Each entry below should be written out exactly as it is, with no pictures.

§ **SUPPLIED MATERIAL**
# # #

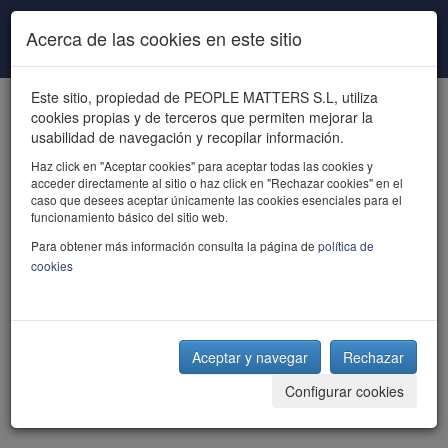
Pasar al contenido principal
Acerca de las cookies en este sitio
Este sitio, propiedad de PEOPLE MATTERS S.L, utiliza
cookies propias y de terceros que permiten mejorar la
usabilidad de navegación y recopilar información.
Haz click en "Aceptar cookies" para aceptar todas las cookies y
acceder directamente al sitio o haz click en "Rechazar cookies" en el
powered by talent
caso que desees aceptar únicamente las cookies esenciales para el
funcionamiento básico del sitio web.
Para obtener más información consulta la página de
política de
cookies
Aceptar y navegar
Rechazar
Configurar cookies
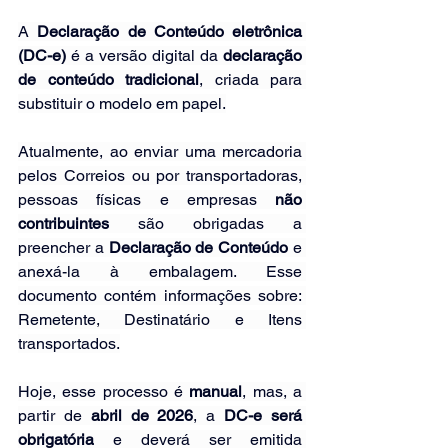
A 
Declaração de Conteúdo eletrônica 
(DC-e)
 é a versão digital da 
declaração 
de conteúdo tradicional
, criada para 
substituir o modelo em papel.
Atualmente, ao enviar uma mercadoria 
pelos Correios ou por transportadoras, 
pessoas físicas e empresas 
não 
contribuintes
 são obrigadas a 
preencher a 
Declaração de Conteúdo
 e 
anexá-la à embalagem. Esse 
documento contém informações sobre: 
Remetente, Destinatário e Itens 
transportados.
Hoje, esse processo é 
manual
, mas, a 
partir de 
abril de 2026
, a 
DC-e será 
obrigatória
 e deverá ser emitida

# # #

§ **ANSWER TO THIS PROBLEM**
Pasar al contenido principal
Acerca de las cookies en este sitio
Este sitio, propiedad de PEOPLE MATTERS S.L, utiliza
cookies propias y de terceros que permiten mejorar la
usabilidad de navegación y recopilar información.
Haz click en "Aceptar cookies" para aceptar todas las cookies y
acceder directamente al sitio o haz click en "Rechazar cookies" en el
powered by talent
caso que desees aceptar únicamente las cookies esenciales para el
funcionamiento básico del sitio web.
Para obtener más información consulta la página de
política de
cookies
Aceptar y navegar
Rechazar
Configurar cookies
A 
Declaração de Conteúdo eletrônica 
(DC-e)
 é a versão digital da 
declaração 
de conteúdo tradicional
, criada para 
substituir o modelo em papel.
Atualmente, ao enviar uma mercadoria 
pelos Correios ou por transportadoras, 
pessoas físicas e empresas 
não 
contribuintes
 são obrigadas a 
preencher a 
Declaração de Conteúdo
 e 
anexá-la à embalagem. Esse 
documento contém informações sobre: 
Remetente, Destinatário e Itens 
transportados.
Hoje, esse processo é 
manual
, mas, a 
partir de 
abril de 2026
, a 
DC-e será 
obrigatória
 e deverá ser emitida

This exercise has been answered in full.